Most of the lawyers pointed to the manipulative nature of the actions of the pre-trial investigation bodies, the groundlessness of the suspicions imputed and the failure to comply with all pre-trial procedures.
It should be noted that such a lengthy consideration of the case may already be qualified by the European Court as a violation of the reasonableness of the terms of pre-trial consideration. At the same time, the very fact that the case has not yet begun to be considered on the merits does not necessarily mean that the countdown of the terms of the trial (in the understanding of Article 6 of the ECHR) has not yet begun. In the case of “Eckle v. The Federal Republic of Germany” (paragraph 73), the ECtHR indicates that in a criminal case, the “reasonable time” begins to be calculated from the moment the person is “charged”, this may happen before the case is brought to court, for example, from the moment the person is detained, or from the moment the person was officially informed about the initiation of a criminal case against him, or from the moment the preliminary investigation began.
Regarding the measure of restraint.
The lawyers also touched upon the question of the measure of restraint in relation to their clients. One of the lawyers indicated that the extension of the pre-trial investigation, if the court makes such a decision, would indicate the pressure of the prosecutors on the suspects.
Another lawyer, in support of these statements, focused attention on the bail set for his client in the amount of almost UAH 5 million, which puts economic pressure on the defense.
The question of credentials.
The lawyer of another of the defendants in the case, supporting his colleagues, also informed about the improper (in his opinion) procedure for considering the petition, due to the fact that the petition is not subject to consideration by the VAKS, the terms of the pre-trial investigation were to be extended by the Prosecutor General (as was the case before the amendments to the Criminal Procedure Code of Ukraine in 2018). Also, the lawyer reported a violation by the court and the prosecution of the general principles of criminal proceedings, namely the adversarial nature of the trial. In defense of his client, the lawyer reported non-compliance with the procedure for reporting a suspicion to his client, due to which the latter did not acquire the status of a suspect.
As noted earlier, on December 1, 2021, VAKS received a petition from the Prosecutor General with an initiative for the court to take over the issue of extending the pre-trial investigation. According to the monitoring data, on this basis, the defense asked to return the materials to the detective to extend the terms by the Prosecutor General, referring to a similar proceeding, where a different procedure for extending the terms was applied. The court rejected this request. On this basis, one of the lawyers challenged the judge.
Despite the challenge, information appeared on the official website of the Judiciary about the continuation of the consideration of the petition by the same investigating judge on 12/03/21. On December 2, 2021, another judge considered the issue of the challenge and made a decision about its refusal.

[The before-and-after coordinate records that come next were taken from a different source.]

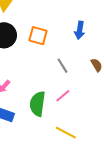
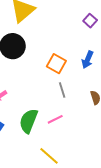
orange square: (38, 36) -> (56, 64), moved

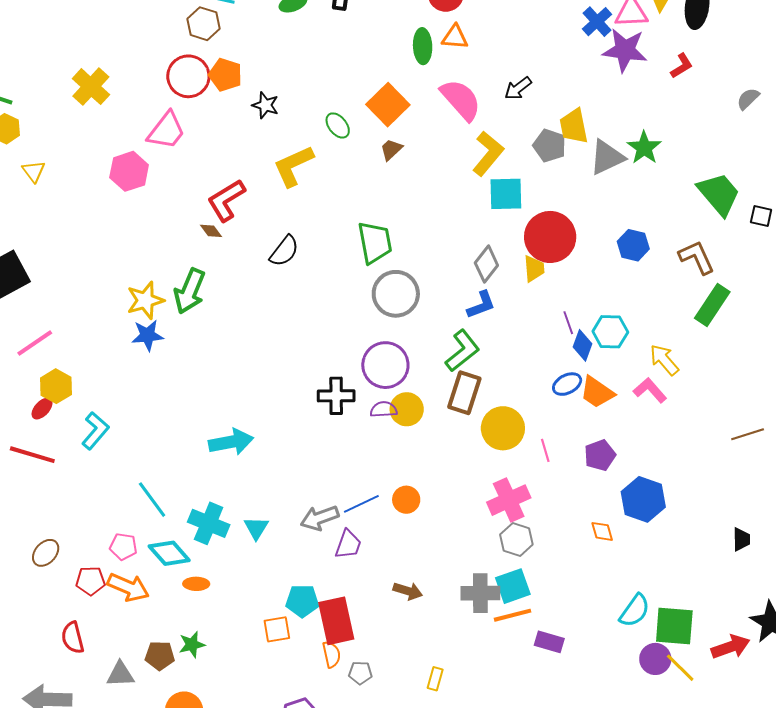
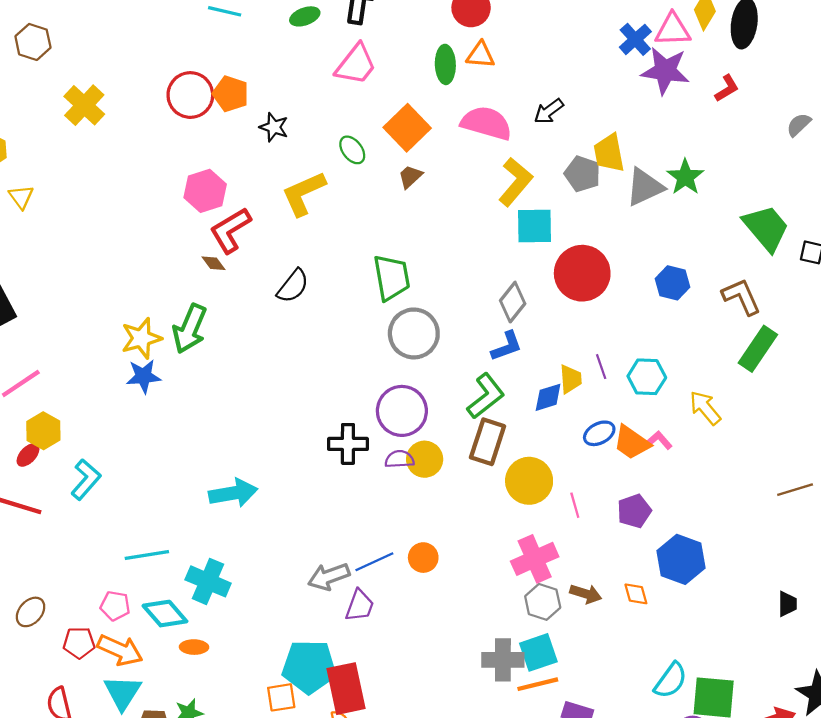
brown hexagon: (204, 24) -> (33, 42), moved
pink semicircle: (461, 100) -> (486, 123), turned -33
pink trapezoid: (166, 131) -> (356, 64), moved
pink hexagon: (129, 171) -> (205, 191), moved
yellow trapezoid: (534, 269) -> (571, 379), moved
blue diamond: (582, 345) -> (548, 397), moved, turned 52
pink L-shape: (650, 390) -> (660, 440), moved, size x0.7
cyan line: (152, 500) -> (147, 555), turned -63
cyan triangle: (256, 528) -> (123, 692), moved, size x1.4
brown arrow: (408, 591) -> (586, 594), moved
cyan pentagon: (302, 601) -> (309, 667), size x1.5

Based on this, on December 3, 2021, the judge, who had previously been challenged, continued consideration of the issue of extending the pre-trial investigation of the case.
After discussion in the deliberation room, on December 3, 2021, the court decided to extend the pre-trial investigation of case No.42017000000001097 dated April 10, 2017 by 6 months until April 5, 2022. The court’s decision was declared final and is not subject to appeal.
The ISHR experts express extreme concern about the fairness of this trial, because when studying the court decisions, when communicating with the suspects, as well as personal observation of the trial, a number of instances were identified that may run counter to the guaranteed right to a fair trial.
The International Society for Human Rights will continue to monitor and clarify the details of this proceeding.